Start of Source information

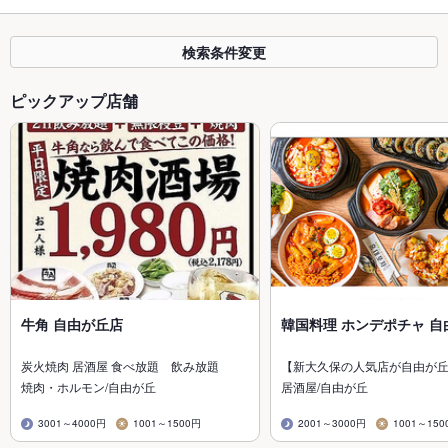
検索条件変更
ピックアップ店舗
牛角 自由が丘店
韓国料理 ホンデポチャ 自
炭火焼肉 居酒屋 食べ放題 飲み放題
【新大久保の人気店が自由が
焼肉・ホルモン/自由が丘
居酒屋/自由が丘
3001～4000円
1001～1500円
2001～3000円
1001～150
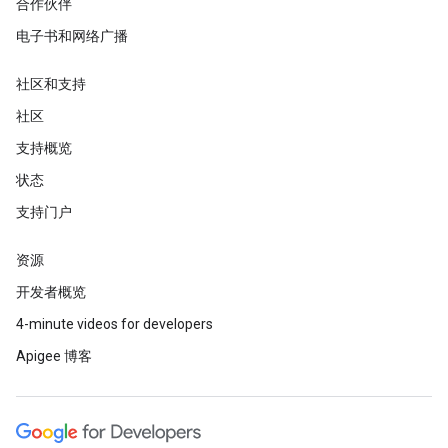
合作伙伴
电子书和网络广播
社区和支持
社区
支持概览
状态
支持门户
资源
开发者概览
4-minute videos for developers
Apigee 博客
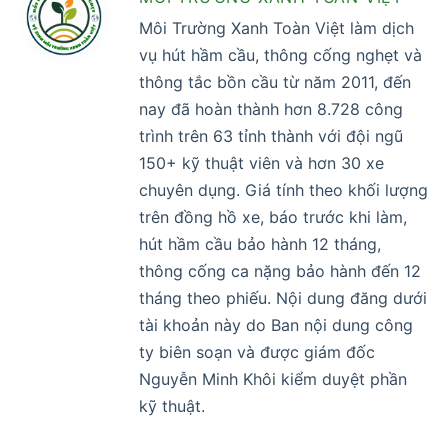
Môi Trường Xanh Toàn Việt làm dịch
vụ hút hầm cầu, thông cống nghẹt và
thông tắc bồn cầu từ năm 2011, đến
nay đã hoàn thành hơn 8.728 công
trình trên 63 tỉnh thành với đội ngũ
150+ kỹ thuật viên và hơn 30 xe
chuyên dụng. Giá tính theo khối lượng
trên đồng hồ xe, báo trước khi làm,
hút hầm cầu bảo hành 12 tháng,
thông cống ca nặng bảo hành đến 12
tháng theo phiếu. Nội dung đăng dưới
tài khoản này do Ban nội dung công
ty biên soạn và được giám đốc
Nguyễn Minh Khôi kiểm duyệt phần
kỹ thuật.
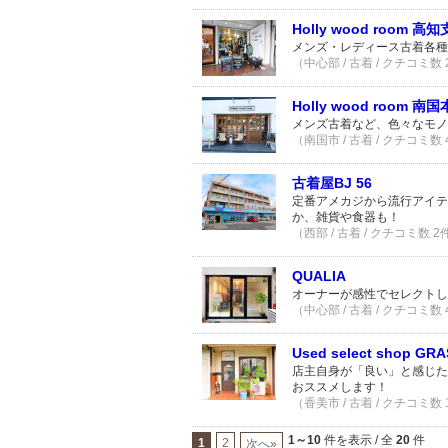
Holly wood room 高
メンズ・レディース古着各種
（中心部 / 古着 / クチコミ数
Holly wood room 南
メンズ古着など、色々なモノ
（南国市 / 古着 / クチコミ数
古着屋BJ 56
定番アメカジから流行アイテ
か、雑貨や食器も！
（西部 / 古着 / クチコミ数 2
QUALIA
オーナーが感性でセレクトし
（中心部 / 古着 / クチコミ数
Used select shop GR
店主自身が「良い」と感じた
おススメします！
（香美市 / 古着 / クチコミ数
1～10
件を表示 / 全
20
件
1
2
次へ»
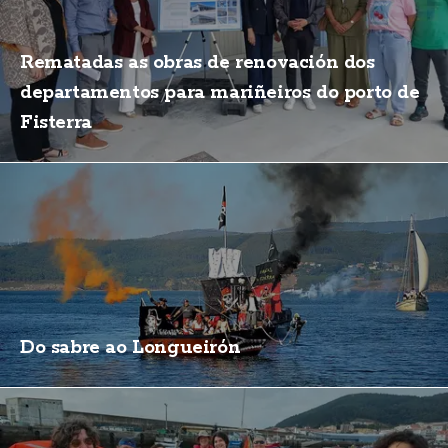
Rematadas as obras de renovación dos
departamentos para mariñeiros do porto de
Fisterra
Do sabre ao Longueirón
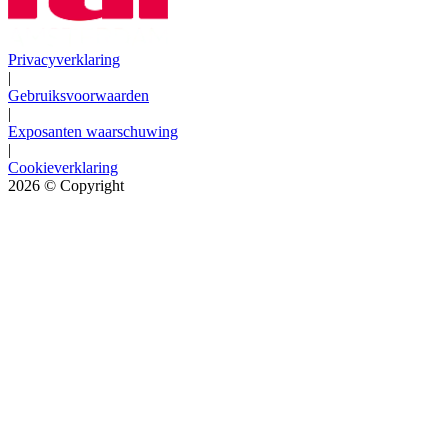
Privacyverklaring
|
Gebruiksvoorwaarden
|
Exposanten waarschuwing
|
Cookieverklaring
2026
© Copyright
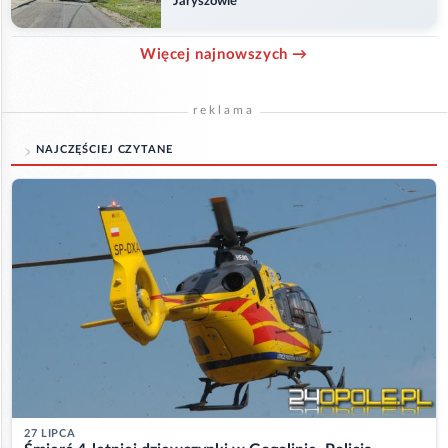
Jaryszowie
Więcej najnowszych →
reklama
NAJCZĘŚCIEJ CZYTANE
27 LIPCA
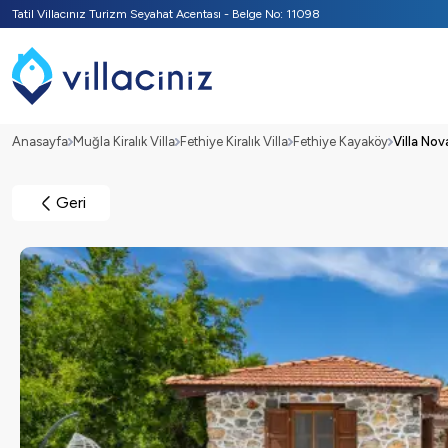
Tatil Villacınız Turizm Seyahat Acentası - Belge No: 11098
Anasayfa
Muğla Kiralık Villa
Fethiye Kiralık Villa
Fethiye Kayaköy
Villa Nov
Geri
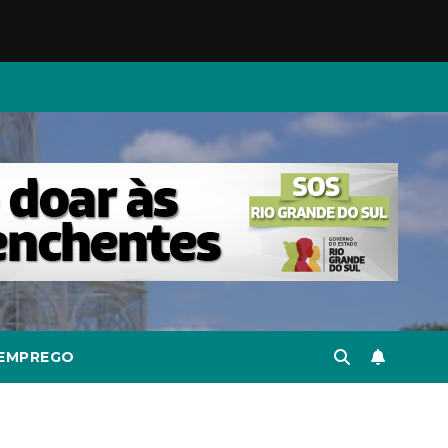
EMPREGO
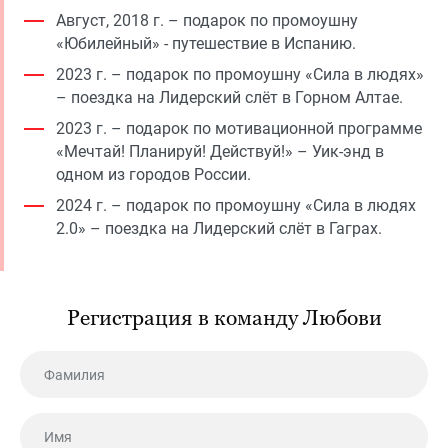
Август, 2018 г. – подарок по промоушну
«Юбилейный» - путешествие в Испанию.
2023 г. – подарок по промоушну «Сила в людях»
– поездка на Лидерский слёт в Горном Алтае.
2023 г. – подарок по мотивационной программе
«Мечтай! Планируй! Действуй!» – Уик-энд в
одном из городов России.
2024 г. – подарок по промоушну «Сила в людях
2.0» – поездка на Лидерский слёт в Гаграх.
Регистрация в команду Любови
Фамилия
Имя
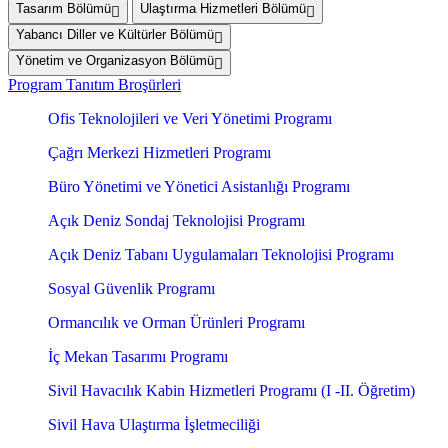
Tasarım Bölümü
Ulaştırma Hizmetleri Bölümü
Yabancı Diller ve Kültürler Bölümü
Yönetim ve Organizasyon Bölümü
Program Tanıtım Broşürleri
Ofis Teknolojileri ve Veri Yönetimi Programı
Çağrı Merkezi Hizmetleri Programı
Büro Yönetimi ve Yönetici Asistanlığı Programı
Açık Deniz Sondaj Teknolojisi Programı
Açık Deniz Tabanı Uygulamaları Teknolojisi Programı
Sosyal Güvenlik Programı
Ormancılık ve Orman Ürünleri Programı
İç Mekan Tasarımı Programı
Sivil Havacılık Kabin Hizmetleri Programı (I -II. Öğretim)
Sivil Hava Ulaştırma İşletmeciliği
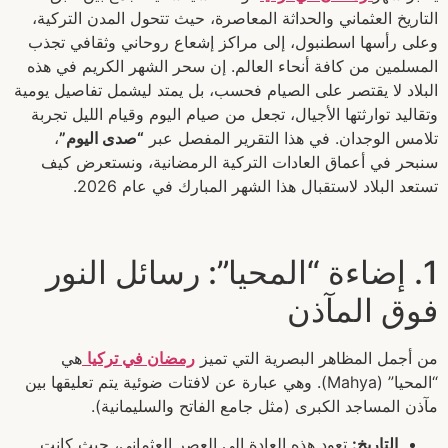
التاريخ العثماني والحداثة المعاصرة، حيث تتحول المدن التركية،
وعلى رأسها اسطنبول، إلى مراكز إشعاع روحاني وثقافي تجذب
المسلمين من كافة أنحاء العالم. إن سحر الشهر الكريم في هذه
البلاد لا يقتصر على الصيام فحسب، بل يمتد ليشمل تفاصيل يومية
وتقاليد توارثتها الأجيال، تجعل من صيام اليوم وقيام الليل تجربة
تلامس الوجدان. في هذا التقرير المفصل عبر
“صدى اليوم”
،
سنبحر في أعماق العادات التركية الرمضانية، ونستعرض كيف
تستعد البلاد لاستقبال هذا الشهر المبارك في عام 2026.
1. إضاءة “المحيا”: رسائل النور
فوق المآذن
من أجمل المظاهر البصرية التي تميز
رمضان في تركيا
هي
“المحيا” (Mahya). وهي عبارة عن لافتات ضوئية يتم تعليقها بين
مآذن المساجد الكبرى (مثل جامع الفاتح والسليمانية).
التاريخ:
تعود هذه العادة إلى العصر العثماني، حيث كانت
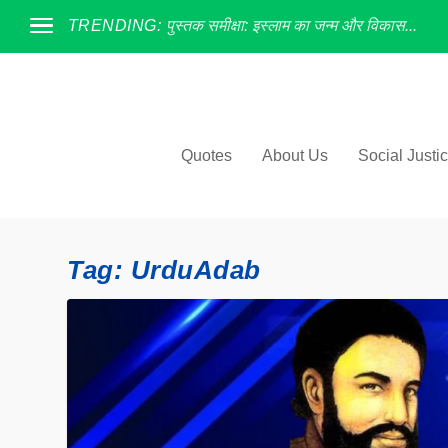
TRENDING:
पुस्तक समीक्षा: इस्लाम का जन्म और विकास...
Quotes
About Us
Social Justi
Tag:
UrduAdab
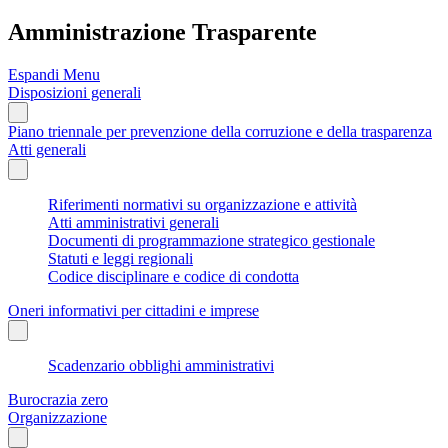
Amministrazione Trasparente
Espandi Menu
Disposizioni generali
Piano triennale per prevenzione della corruzione e della trasparenza
Atti generali
Riferimenti normativi su organizzazione e attività
Atti amministrativi generali
Documenti di programmazione strategico gestionale
Statuti e leggi regionali
Codice disciplinare e codice di condotta
Oneri informativi per cittadini e imprese
Scadenzario obblighi amministrativi
Burocrazia zero
Organizzazione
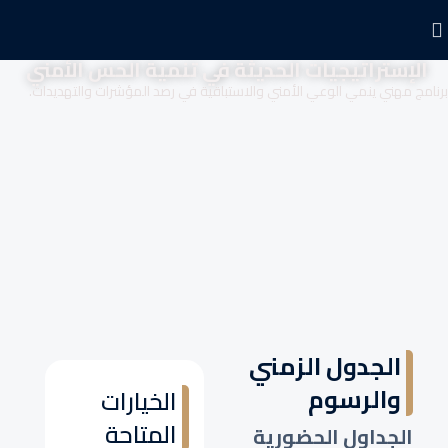
الإستراتيجيات الحديثة في تنمية الحس الأمني
برنامج مهني ينمي الوعي الأمني والاستباقية في رصد المؤشرات والتهديدات.
الجدول الزمني
والرسوم
الخيارات
المتاحة
الجداول الحضورية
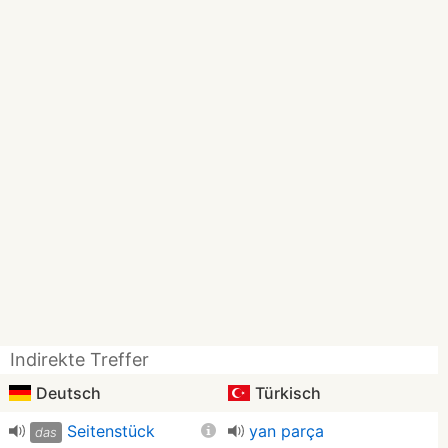
Indirekte Treffer
Deutsch
Türkisch
Seitenstück
yan parça
das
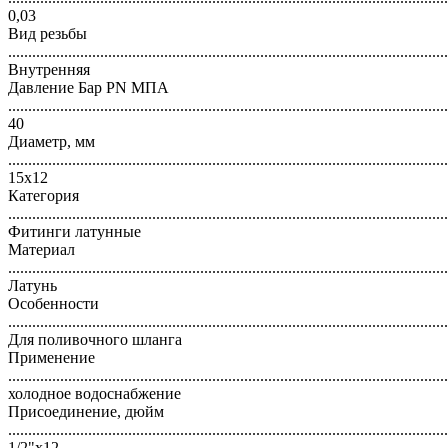
0,03
Вид резьбы
..............................................................................................................
Внутренняя
Давление Бар PN МПА
..............................................................................................................
40
Диаметр, мм
..............................................................................................................
15х12
Категория
..............................................................................................................
Фитинги латунные
Материал
..............................................................................................................
Латунь
Особенности
..............................................................................................................
Для поливочного шланга
Применение
..............................................................................................................
холодное водоснабжение
Присоединение, дюйм
..............................................................................................................
1/2"х12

End of Source information

» Exercise prompt
Restate the data above exactly, stripping out each image.

» Exercise output
検索条件変更
ピックアップ店舗
牛角 自由が丘店
韓国料理 ホンデポチャ 自
炭火焼肉 居酒屋 食べ放題 飲み放題
【新大久保の人気店が自由が
焼肉・ホルモン/自由が丘
居酒屋/自由が丘
3001～4000円
1001～1500円
2001～3000円
1001～150
合作伙伴
电子书和网络广播
社区和支持
社区
支持概览
状态
支持门户
资源
开发者概览
4-minute videos for developers
Apigee 博客
Môi Trường Xanh Toàn Việt làm dịch
vụ hút hầm cầu, thông cống nghẹt và
thông tắc bồn cầu từ năm 2011, đến
nay đã hoàn thành hơn 8.728 công
trình trên 63 tỉnh thành với đội ngũ
150+ kỹ thuật viên và hơn 30 xe
chuyên dụng. Giá tính theo khối lượng
trên đồng hồ xe, báo trước khi làm,
hút hầm cầu bảo hành 12 tháng,
thông cống ca nặng bảo hành đến 12
tháng theo phiếu. Nội dung đăng dưới
tài khoản này do Ban nội dung công
ty biên soạn và được giám đốc
Nguyễn Minh Khôi kiểm duyệt phần
kỹ thuật.
Holly wood room 高
メンズ・レディース古着各種
（中心部 / 古着 / クチコミ数
Holly wood room 南
メンズ古着など、色々なモノ
（南国市 / 古着 / クチコミ数
古着屋BJ 56
定番アメカジから流行アイテ
か、雑貨や食器も！
（西部 / 古着 / クチコミ数 2
QUALIA
オーナーが感性でセレクトし
（中心部 / 古着 / クチコミ数
Used select shop GR
店主自身が「良い」と感じた
おススメします！
（香美市 / 古着 / クチコミ数
1～10
件を表示 / 全
20
件
1
2
次へ»
Rematadas as obras de renovación dos
departamentos para mariñeiros do porto de
Fisterra
Do sabre ao Longueirón
Privacyverklaring
|
Gebruiksvoorwaarden
|
Exposanten waarschuwing
|
Cookieverklaring
2026
© Copyright
Jaryszowie
Więcej najnowszych →
reklama
NAJCZĘŚCIEJ CZYTANE
27 LIPCA
Tatil Villacınız Turizm Seyahat Acentası - Belge No: 11098
Anasayfa
Muğla Kiralık Villa
Fethiye Kiralık Villa
Fethiye Kayaköy
Villa Nov
Geri
EMPREGO
Август, 2018 г. – подарок по промоушну
«Юбилейный» - путешествие в Испанию.
2023 г. – подарок по промоушну «Сила в людях»
– поездка на Лидерский слёт в Горном Алтае.
2023 г. – подарок по мотивационной программе
«Мечтай! Планируй! Действуй!» – Уик-энд в
одном из городов России.
2024 г. – подарок по промоушну «Сила в людях
2.0» – поездка на Лидерский слёт в Гаграх.
Регистрация в команду Любови
Фамилия
Имя
Tasarım Bölümü
Ulaştırma Hizmetleri Bölümü
Yabancı Diller ve Kültürler Bölümü
Yönetim ve Organizasyon Bölümü
Program Tanıtım Broşürleri
Ofis Teknolojileri ve Veri Yönetimi Programı
Çağrı Merkezi Hizmetleri Programı
Büro Yönetimi ve Yönetici Asistanlığı Programı
Açık Deniz Sondaj Teknolojisi Programı
Açık Deniz Tabanı Uygulamaları Teknolojisi Programı
Sosyal Güvenlik Programı
Ormancılık ve Orman Ürünleri Programı
İç Mekan Tasarımı Programı
Sivil Havacılık Kabin Hizmetleri Programı (I -II. Öğretim)
Sivil Hava Ulaştırma İşletmeciliği
التاريخ العثماني والحداثة المعاصرة، حيث تتحول المدن التركية،
وعلى رأسها اسطنبول، إلى مراكز إشعاع روحاني وثقافي تجذب
المسلمين من كافة أنحاء العالم. إن سحر الشهر الكريم في هذه
البلاد لا يقتصر على الصيام فحسب، بل يمتد ليشمل تفاصيل يومية
وتقاليد توارثتها الأجيال، تجعل من صيام اليوم وقيام الليل تجربة
تلامس الوجدان. في هذا التقرير المفصل عبر
“صدى اليوم”
،
سنبحر في أعماق العادات التركية الرمضانية، ونستعرض كيف
تستعد البلاد لاستقبال هذا الشهر المبارك في عام 2026.
1. إضاءة “المحيا”: رسائل النور
فوق المآذن
من أجمل المظاهر البصرية التي تميز
رمضان في تركيا
هي
“المحيا” (Mahya). وهي عبارة عن لافتات ضوئية يتم تعليقها بين
مآذن المساجد الكبرى (مثل جامع الفاتح والسليمانية).
التاريخ:
تعود هذه العادة إلى العصر العثماني، حيث كانت
TRENDING:
पुस्तक समीक्षा: इस्लाम का जन्म और विकास...
Quotes
About Us
Social Justi
Tag:
UrduAdab
Amministrazione Trasparente
Espandi Menu
Disposizioni generali
Piano triennale per prevenzione della corruzione e della trasparenza
Atti generali
Riferimenti normativi su organizzazione e attività
Atti amministrativi generali
Documenti di programmazione strategico gestionale
Statuti e leggi regionali
Codice disciplinare e codice di condotta
Oneri informativi per cittadini e imprese
Scadenzario obblighi amministrativi
Burocrazia zero
Organizzazione
الإستراتيجيات الحديثة في تنمية الحس الأمني
برنامج مهني ينمي الوعي الأمني والاستباقية في رصد المؤشرات والتهديدات.
الجدول الزمني
والرسوم
الخيارات
المتاحة
الجداول الحضورية
Indirekte Treffer
Deutsch
Türkisch
Seitenstück
yan parça
das
0,03
Вид резьбы
..............................................................................................................
Внутренняя
Давление Бар PN МПА
..............................................................................................................
40
Диаметр, мм
..............................................................................................................
15х12
Категория
..............................................................................................................
Фитинги латунные
Материал
..............................................................................................................
Латунь
Особенности
..............................................................................................................
Для поливочного шланга
Применение
..............................................................................................................
холодное водоснабжение
Присоединение, дюйм
..............................................................................................................
1/2"х12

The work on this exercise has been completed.